[Task to complete]: An exact transcription is needed, starting with the line that contains "Return results in <instances>...</instances>. Find" and ending with the last line of the records.

"""

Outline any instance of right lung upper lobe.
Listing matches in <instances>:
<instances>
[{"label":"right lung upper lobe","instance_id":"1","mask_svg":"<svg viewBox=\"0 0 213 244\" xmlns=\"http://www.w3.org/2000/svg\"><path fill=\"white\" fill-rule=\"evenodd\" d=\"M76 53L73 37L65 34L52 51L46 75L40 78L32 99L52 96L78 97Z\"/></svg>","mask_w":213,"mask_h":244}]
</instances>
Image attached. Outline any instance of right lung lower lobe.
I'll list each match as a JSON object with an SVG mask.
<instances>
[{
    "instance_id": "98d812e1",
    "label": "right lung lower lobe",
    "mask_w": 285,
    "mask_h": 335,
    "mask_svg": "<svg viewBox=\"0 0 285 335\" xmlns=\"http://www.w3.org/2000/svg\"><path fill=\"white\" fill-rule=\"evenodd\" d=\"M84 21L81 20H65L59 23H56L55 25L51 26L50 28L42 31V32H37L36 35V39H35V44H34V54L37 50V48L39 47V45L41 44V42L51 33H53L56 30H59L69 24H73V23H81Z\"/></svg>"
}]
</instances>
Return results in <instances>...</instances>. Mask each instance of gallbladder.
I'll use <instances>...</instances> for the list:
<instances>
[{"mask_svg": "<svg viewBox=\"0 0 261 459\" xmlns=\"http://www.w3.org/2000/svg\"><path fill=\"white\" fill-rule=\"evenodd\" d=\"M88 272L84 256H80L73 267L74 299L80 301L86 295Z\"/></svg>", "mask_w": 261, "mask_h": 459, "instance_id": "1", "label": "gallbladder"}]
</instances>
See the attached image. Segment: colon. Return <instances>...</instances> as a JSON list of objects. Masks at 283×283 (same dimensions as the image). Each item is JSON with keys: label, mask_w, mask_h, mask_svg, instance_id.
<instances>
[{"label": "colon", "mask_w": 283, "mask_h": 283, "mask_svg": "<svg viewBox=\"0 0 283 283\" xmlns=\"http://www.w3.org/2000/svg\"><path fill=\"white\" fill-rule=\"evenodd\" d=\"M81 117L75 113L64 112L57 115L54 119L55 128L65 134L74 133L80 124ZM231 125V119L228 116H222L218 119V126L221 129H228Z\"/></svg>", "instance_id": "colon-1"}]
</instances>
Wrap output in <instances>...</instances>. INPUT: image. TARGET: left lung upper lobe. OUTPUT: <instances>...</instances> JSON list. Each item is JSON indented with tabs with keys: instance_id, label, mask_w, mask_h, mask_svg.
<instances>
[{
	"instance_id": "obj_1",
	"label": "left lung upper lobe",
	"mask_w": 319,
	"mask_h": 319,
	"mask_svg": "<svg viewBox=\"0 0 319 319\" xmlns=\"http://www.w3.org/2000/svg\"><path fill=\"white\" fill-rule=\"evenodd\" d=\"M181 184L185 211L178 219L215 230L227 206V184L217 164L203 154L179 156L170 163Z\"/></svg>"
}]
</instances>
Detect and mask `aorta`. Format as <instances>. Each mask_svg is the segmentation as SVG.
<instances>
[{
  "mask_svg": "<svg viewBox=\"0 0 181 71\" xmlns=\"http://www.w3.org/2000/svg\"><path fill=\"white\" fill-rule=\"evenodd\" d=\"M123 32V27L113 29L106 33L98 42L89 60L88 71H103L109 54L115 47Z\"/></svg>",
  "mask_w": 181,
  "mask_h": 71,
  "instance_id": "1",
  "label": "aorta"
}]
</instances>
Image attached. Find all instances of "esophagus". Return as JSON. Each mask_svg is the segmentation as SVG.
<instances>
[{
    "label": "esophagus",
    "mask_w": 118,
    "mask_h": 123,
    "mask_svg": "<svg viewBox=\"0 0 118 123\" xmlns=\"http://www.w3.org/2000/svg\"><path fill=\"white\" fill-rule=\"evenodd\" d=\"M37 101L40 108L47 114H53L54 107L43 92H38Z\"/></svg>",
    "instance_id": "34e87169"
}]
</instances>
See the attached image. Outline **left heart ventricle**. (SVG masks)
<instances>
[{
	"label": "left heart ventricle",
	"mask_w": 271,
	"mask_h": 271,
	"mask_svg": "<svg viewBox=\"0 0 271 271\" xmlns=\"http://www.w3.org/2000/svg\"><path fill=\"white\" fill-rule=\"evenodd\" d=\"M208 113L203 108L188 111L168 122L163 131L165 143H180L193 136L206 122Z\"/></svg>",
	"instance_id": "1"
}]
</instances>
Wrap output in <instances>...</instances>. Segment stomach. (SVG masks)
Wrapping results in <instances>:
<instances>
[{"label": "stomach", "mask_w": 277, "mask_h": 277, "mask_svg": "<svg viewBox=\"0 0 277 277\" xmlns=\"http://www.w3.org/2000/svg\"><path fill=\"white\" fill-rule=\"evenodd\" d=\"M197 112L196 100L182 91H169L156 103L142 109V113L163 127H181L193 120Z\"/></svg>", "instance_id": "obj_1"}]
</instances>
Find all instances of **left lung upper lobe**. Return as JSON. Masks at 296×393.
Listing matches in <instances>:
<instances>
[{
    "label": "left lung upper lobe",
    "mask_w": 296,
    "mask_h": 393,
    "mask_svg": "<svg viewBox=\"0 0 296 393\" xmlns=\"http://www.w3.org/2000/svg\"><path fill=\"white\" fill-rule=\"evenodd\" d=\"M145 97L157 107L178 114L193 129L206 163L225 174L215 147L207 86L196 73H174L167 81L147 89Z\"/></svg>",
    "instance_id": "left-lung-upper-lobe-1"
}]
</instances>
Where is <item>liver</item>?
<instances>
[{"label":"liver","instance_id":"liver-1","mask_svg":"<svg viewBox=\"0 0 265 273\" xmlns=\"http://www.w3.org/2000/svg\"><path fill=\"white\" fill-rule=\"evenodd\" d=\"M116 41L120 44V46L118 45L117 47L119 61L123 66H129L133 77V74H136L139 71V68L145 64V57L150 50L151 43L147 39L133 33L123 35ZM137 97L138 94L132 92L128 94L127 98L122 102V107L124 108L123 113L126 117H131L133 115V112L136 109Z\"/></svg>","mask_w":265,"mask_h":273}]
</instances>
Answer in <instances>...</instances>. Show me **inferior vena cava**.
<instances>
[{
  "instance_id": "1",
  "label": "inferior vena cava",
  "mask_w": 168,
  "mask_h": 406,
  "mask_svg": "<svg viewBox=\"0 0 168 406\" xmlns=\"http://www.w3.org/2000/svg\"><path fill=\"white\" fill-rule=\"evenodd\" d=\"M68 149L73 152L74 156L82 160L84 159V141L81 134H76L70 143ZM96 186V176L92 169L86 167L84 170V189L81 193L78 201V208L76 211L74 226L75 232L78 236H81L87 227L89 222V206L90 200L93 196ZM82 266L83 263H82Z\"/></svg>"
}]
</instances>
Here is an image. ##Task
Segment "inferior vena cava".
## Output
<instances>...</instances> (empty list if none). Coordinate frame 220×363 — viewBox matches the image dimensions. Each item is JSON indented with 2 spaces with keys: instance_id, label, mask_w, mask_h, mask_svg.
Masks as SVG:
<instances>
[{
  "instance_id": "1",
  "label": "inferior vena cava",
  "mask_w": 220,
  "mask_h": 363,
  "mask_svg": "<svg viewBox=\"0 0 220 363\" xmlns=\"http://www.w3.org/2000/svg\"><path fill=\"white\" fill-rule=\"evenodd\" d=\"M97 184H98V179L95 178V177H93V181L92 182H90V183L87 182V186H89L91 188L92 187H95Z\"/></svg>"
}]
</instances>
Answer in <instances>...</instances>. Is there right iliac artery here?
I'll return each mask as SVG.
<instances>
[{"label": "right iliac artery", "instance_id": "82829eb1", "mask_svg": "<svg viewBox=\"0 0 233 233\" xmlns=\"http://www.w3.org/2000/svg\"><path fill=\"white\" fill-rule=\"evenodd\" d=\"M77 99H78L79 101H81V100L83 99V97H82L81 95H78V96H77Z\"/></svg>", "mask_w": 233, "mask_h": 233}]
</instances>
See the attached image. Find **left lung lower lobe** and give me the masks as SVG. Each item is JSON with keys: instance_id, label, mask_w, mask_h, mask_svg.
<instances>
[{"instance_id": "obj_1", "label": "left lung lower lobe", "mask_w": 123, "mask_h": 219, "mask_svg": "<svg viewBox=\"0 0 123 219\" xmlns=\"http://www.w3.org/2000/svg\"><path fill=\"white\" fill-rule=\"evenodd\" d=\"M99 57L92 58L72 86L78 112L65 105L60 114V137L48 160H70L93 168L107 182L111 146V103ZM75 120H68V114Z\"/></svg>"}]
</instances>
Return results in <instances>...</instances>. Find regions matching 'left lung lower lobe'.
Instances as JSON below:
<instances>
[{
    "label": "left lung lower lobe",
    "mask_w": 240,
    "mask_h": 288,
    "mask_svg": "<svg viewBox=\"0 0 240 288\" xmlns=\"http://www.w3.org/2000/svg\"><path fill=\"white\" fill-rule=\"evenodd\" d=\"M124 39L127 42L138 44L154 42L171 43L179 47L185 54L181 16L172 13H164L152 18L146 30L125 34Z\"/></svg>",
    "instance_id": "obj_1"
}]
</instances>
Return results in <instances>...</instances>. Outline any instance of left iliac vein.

"""

[Output for this exercise]:
Return results in <instances>...</instances>. Find regions matching 'left lung lower lobe'.
Instances as JSON below:
<instances>
[{
    "label": "left lung lower lobe",
    "mask_w": 240,
    "mask_h": 288,
    "mask_svg": "<svg viewBox=\"0 0 240 288\" xmlns=\"http://www.w3.org/2000/svg\"><path fill=\"white\" fill-rule=\"evenodd\" d=\"M124 39L127 42L138 44L154 42L171 43L179 47L185 54L181 16L172 13H164L152 18L146 30L125 34Z\"/></svg>",
    "instance_id": "obj_1"
}]
</instances>
Return results in <instances>...</instances>. Outline any instance of left iliac vein.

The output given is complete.